On June 29, Palo Alto-based Inflection AI announced the completion of a $1.3 billion raise led by Microsoft, Reid Hoffman, Bill Gates, Eric Schmidt and Nvidia. The new capital will be partly allocated to building a 22,000-unit Nvidia H100 Tensor GPU cluster, which the company claims is the largest in the world. The GPUs will be used to develop large-scale artificial intelligence models. Developers wrote:
“We estimate that if we entered our cluster in the recent TOP500 list of supercomputers, it would be the 2nd and close to the top entry, despite being optimized for AI — rather than scientific — applications.”
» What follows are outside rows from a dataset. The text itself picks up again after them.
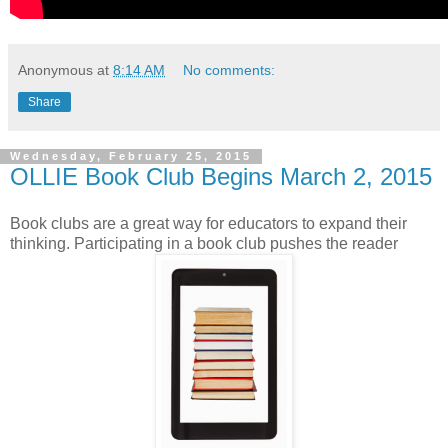
Anonymous
at
8:14 AM
No comments:
Share
Wednesday, February 25, 2015
OLLIE Book Club Begins March 2, 2015
Book clubs are a great way for educators to expand their
thinking. Participating in a book club pushes the reader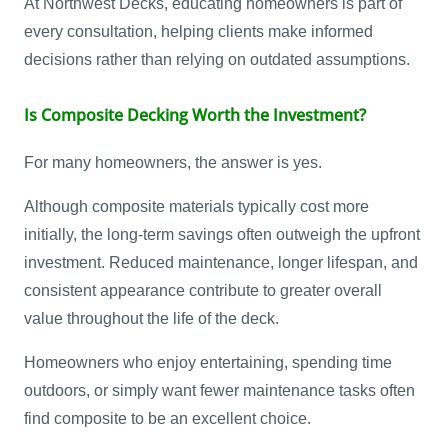
At Northwest Decks, educating homeowners is part of
every consultation, helping clients make informed
decisions rather than relying on outdated assumptions.
Is Composite Decking Worth the Investment?
For many homeowners, the answer is yes.
Although composite materials typically cost more
initially, the long-term savings often outweigh the upfront
investment. Reduced maintenance, longer lifespan, and
consistent appearance contribute to greater overall
value throughout the life of the deck.
Homeowners who enjoy entertaining, spending time
outdoors, or simply want fewer maintenance tasks often
find composite to be an excellent choice.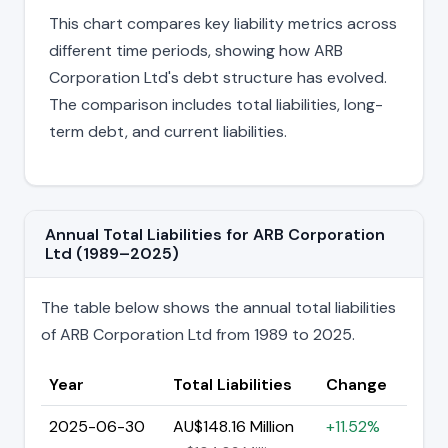
This chart compares key liability metrics across
different time periods, showing how ARB
Corporation Ltd's debt structure has evolved.
The comparison includes total liabilities, long-
term debt, and current liabilities.
Annual Total Liabilities for ARB Corporation
Ltd (1989–2025)
The table below shows the annual total liabilities
of ARB Corporation Ltd from 1989 to 2025.
Year
Total Liabilities
Change
2025-06-30
AU$148.16 Million
+11.52%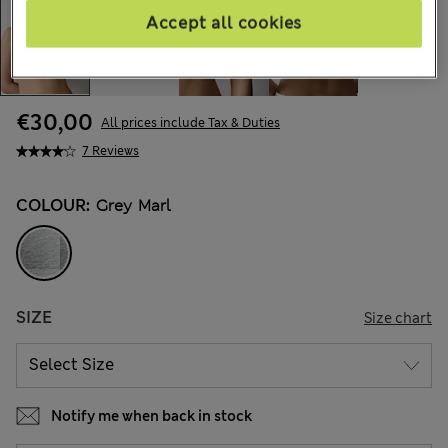
Accept all cookies
€30,00
All prices include Tax & Duties
7 Reviews
COLOUR:
Grey Marl
SIZE
Size chart
Notify me when back in stock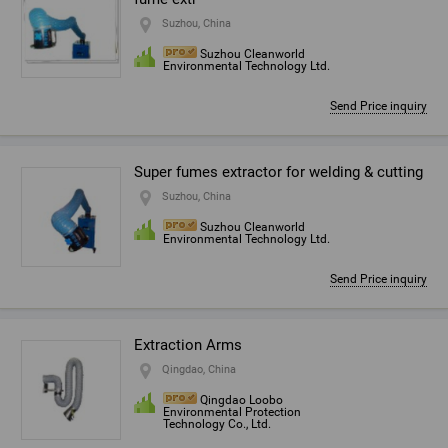
Suzhou, China
Suzhou Cleanworld
Environmental Technology Ltd.
Send Price inquiry
Super fumes extractor for welding & cutting
Suzhou, China
Suzhou Cleanworld
Environmental Technology Ltd.
Send Price inquiry
Extraction Arms
Qingdao, China
Qingdao Loobo
Environmental Protection
Technology Co., Ltd.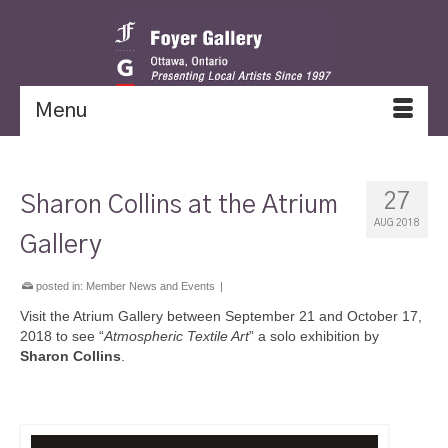
Menu
27
Sharon Collins at the Atrium
AUG 2018
Gallery
posted in:
Member News and Events
|
Visit the Atrium Gallery between September 21 and October 17,
2018 to see “
Atmospheric Textile Art
” a solo exhibition by
Sharon Collins
.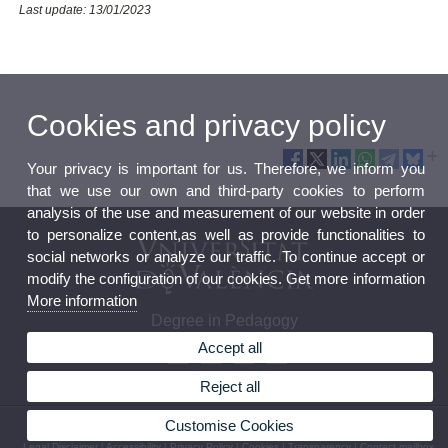
Last update: 13/01/2023
Cookies and privacy policy
Your privacy is important for us. Therefore, we inform you
that we use our own and third-party cookies to perform
analysis of the use and measurement of our website in order
to personalize content,as well as provide functionalities to
social networks or analyze our traffic. To continue accept or
modify the configuration of our cookies. Get more information
More information
Degree in Pedagogy
Accept all
Reject all
Customise Cookies
© 2026 UV. - Av. Blasco Ibáñez 30, 46010 Valencia. Spain. Phone (+34) 96 386 41 00
Legal Disclaimer
|
Accessibility
|
Privacy Policy
|
Cookies
|
Transparency
|
Contact mailbox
Inflection AI is also developing its own personal adjutant AI system dubbed “Pi.” The firm explained that Pi is “a teacher, coach, confidante, creative partner, and sounding board” that can be accessed directly via social media or WhatsApp. The company’s total funding amount has reached $1.525 billion since its inception in early 2022.
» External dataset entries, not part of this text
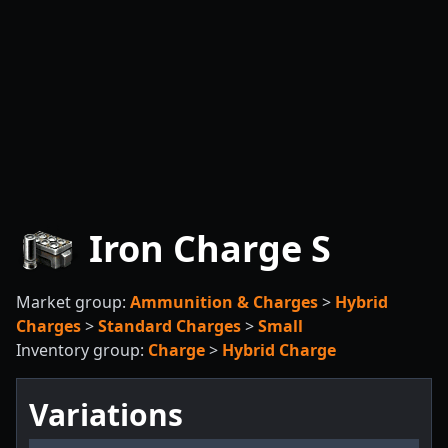
Iron Charge S
Market group:
Ammunition & Charges
>
Hybrid
Charges
>
Standard Charges
>
Small
Inventory group:
Charge
>
Hybrid Charge
Variations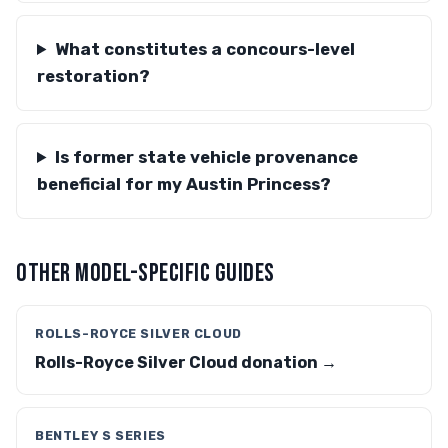
What constitutes a concours-level
restoration?
Is former state vehicle provenance
beneficial for my Austin Princess?
OTHER MODEL-SPECIFIC GUIDES
ROLLS-ROYCE SILVER CLOUD
Rolls-Royce Silver Cloud donation →
BENTLEY S SERIES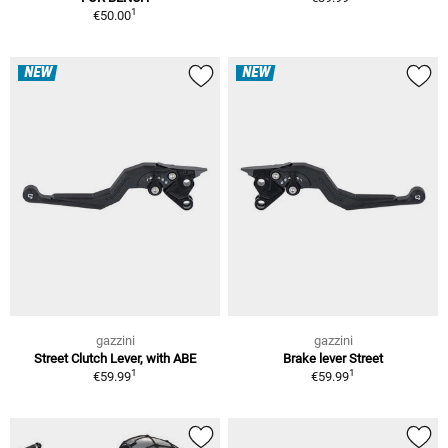
1
€50.00
NEW
NEW
gazzini
gazzini
Street Clutch Lever, with ABE
Brake lever Street
1
1
€59.99
€59.99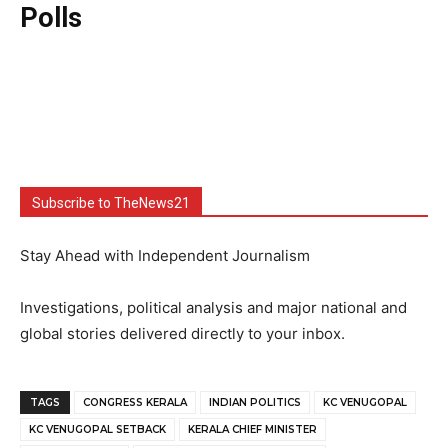
Polls
Subscribe to TheNews21
Stay Ahead with Independent Journalism
Investigations, political analysis and major national and
global stories delivered directly to your inbox.
TAGS
CONGRESS KERALA
INDIAN POLITICS
KC VENUGOPAL
KC VENUGOPAL SETBACK
KERALA CHIEF MINISTER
Despite the growing investment in large AI models, experts have warned that their actual training efficiency can become severely restricted by current technological limitations. In one example raised by Singaporean venture fund Foresight, researchers wrote, citing the example of a 175 billion parameter large AI model storing 700GB of data:
“Assuming we have 100 computing nodes and each node needs to update all parameters at each step, each step would require transmitting about 70TB of data (700GB*100). If we optimistically assume that each step takes 1s, then 70TB of data would need to be transmitted per second. This demand for bandwidth far exceeds the capacity of most networks.”
Continuing from the above example, Foresight also warned that “due to communication latency and network congestion, data transmission time might far exceed 1s,” meaning that computing nodes could spend most of their time waiting for data transmission instead of performing actual computation. Foresight analysts concluded, given the current restraints, that the solution lies in small AI models, which are “easier to deploy and manage.”
“In many application scenarios, users or companies do not need the more universal reasoning capability of large language models but are only focused on a very refined prediction target.”